Certain detractors have pointed out the road to a more deregulated free market economy will lead to the abandonment of social instruments. We would answer this by saying that we have no intention of abandoning of our electoral promises among which is the promotion of social justice. We advocate no doubt Hayekian free enterprise but we don’t think Adam Smith’s invisible hand will be that responsive to the changing times. Hence, whenever necessary, to paraphrase John Kenneth Galbraith, we temper free market with an appropriate dose of state intervention to rectify the social inequities attendant on the interplay of pure market forces. We don’t think that we need to apologise for advocating a policy on fuel, health care and education which is calculated to ease the burden of the rising cost of living. We call this humane economics. Bearing in mind our diagnosis of the Malaysian economy and the state of our nation, the New Agenda will set in place the drivers that will take the country out of the doldrums to greater heights.

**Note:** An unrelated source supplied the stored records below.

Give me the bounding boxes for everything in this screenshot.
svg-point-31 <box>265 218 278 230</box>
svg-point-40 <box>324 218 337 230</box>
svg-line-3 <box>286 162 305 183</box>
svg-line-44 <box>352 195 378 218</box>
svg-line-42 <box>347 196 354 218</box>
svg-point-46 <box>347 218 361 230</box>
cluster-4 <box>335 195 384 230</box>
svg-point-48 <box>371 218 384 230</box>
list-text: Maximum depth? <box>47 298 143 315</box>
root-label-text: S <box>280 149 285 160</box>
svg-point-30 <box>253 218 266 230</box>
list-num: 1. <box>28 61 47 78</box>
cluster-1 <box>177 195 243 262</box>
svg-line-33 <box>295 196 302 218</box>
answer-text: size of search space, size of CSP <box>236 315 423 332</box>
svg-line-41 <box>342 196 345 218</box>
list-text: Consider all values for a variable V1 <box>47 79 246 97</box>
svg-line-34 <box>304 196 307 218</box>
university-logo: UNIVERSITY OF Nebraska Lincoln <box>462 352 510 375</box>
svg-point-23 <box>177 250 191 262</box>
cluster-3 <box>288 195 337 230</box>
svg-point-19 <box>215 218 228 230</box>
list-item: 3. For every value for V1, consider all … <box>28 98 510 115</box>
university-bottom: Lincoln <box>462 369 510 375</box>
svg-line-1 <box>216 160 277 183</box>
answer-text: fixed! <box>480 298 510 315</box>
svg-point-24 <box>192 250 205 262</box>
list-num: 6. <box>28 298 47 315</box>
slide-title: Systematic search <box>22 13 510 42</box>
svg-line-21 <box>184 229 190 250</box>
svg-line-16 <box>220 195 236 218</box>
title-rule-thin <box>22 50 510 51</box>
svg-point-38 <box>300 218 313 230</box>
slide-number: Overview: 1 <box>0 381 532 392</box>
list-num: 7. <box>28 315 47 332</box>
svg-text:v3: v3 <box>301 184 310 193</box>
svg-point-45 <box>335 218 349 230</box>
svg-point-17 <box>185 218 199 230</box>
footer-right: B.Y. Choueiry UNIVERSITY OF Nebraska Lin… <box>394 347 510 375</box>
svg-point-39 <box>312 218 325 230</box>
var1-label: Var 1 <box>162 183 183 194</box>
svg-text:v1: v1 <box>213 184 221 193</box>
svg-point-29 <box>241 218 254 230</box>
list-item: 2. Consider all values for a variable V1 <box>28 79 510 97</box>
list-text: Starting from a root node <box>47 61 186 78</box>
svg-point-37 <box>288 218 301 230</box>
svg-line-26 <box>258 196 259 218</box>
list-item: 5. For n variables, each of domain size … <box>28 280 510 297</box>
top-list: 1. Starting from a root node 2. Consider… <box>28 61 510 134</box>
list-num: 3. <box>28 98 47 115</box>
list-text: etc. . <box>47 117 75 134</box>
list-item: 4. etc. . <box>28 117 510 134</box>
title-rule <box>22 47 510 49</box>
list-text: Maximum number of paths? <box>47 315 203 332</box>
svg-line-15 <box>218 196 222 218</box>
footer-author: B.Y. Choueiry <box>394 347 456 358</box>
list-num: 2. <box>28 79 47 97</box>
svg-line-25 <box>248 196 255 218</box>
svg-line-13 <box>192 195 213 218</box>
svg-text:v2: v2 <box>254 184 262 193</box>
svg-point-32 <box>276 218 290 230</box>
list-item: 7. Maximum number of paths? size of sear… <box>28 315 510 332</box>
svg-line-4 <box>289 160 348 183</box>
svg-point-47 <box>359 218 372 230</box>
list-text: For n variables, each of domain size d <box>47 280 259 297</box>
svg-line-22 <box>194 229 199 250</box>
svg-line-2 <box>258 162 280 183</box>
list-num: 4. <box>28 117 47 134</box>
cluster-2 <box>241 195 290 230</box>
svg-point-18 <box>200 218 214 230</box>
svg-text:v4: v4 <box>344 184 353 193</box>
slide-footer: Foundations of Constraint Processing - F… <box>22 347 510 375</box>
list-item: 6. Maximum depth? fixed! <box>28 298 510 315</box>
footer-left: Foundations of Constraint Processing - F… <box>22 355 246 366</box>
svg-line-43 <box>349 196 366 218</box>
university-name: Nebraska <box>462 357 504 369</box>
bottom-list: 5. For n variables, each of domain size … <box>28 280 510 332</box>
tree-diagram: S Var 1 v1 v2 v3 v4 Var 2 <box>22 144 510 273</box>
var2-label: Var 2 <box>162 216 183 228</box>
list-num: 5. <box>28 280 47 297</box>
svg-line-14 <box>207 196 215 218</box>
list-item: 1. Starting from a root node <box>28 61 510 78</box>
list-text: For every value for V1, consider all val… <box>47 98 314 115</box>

In other words, measures will be in place to ensure that private investment as well as FDI will return with a vengeance. The conditions precedent for Malaysia to regain its status as an attractive destination for investors must include the rule of law, a regulatory framework, and incentives to develop our human capital. At the same time, with the implementation of more prudent macroeconomic management, growth will be stimulated without getting out of hand. The State economies under the control of Pakatan Rakyat will become more robust and vibrant. In spite of the efforts of the Federal government to derail development projects, we are confident that these state economies will be able to forge ahead. The SMEs too will benefit from a policy that recognises the role that they play in an economy that will be increasingly more globalised. Take care of the head and the tail will take care of itself. With transparency and accountability in place, cronyism and corruption will die a natural death thus immediately lowering transaction costs while enhancing improvements in service delivery.
If I may conclude with an apology to Shakespeare: Now is the winter of our discontent made glorious summer by the sun of Pakatan’s New Economic Agenda. Victory lies in courage and conviction to replace the old with the new, the obsolete with the functional. Without this paradigm change, Malaysia will be adrift in an ocean of uncertainty at the risk of being marooned on the island of oblivion. We must take the current when it serves or forever lose our venture.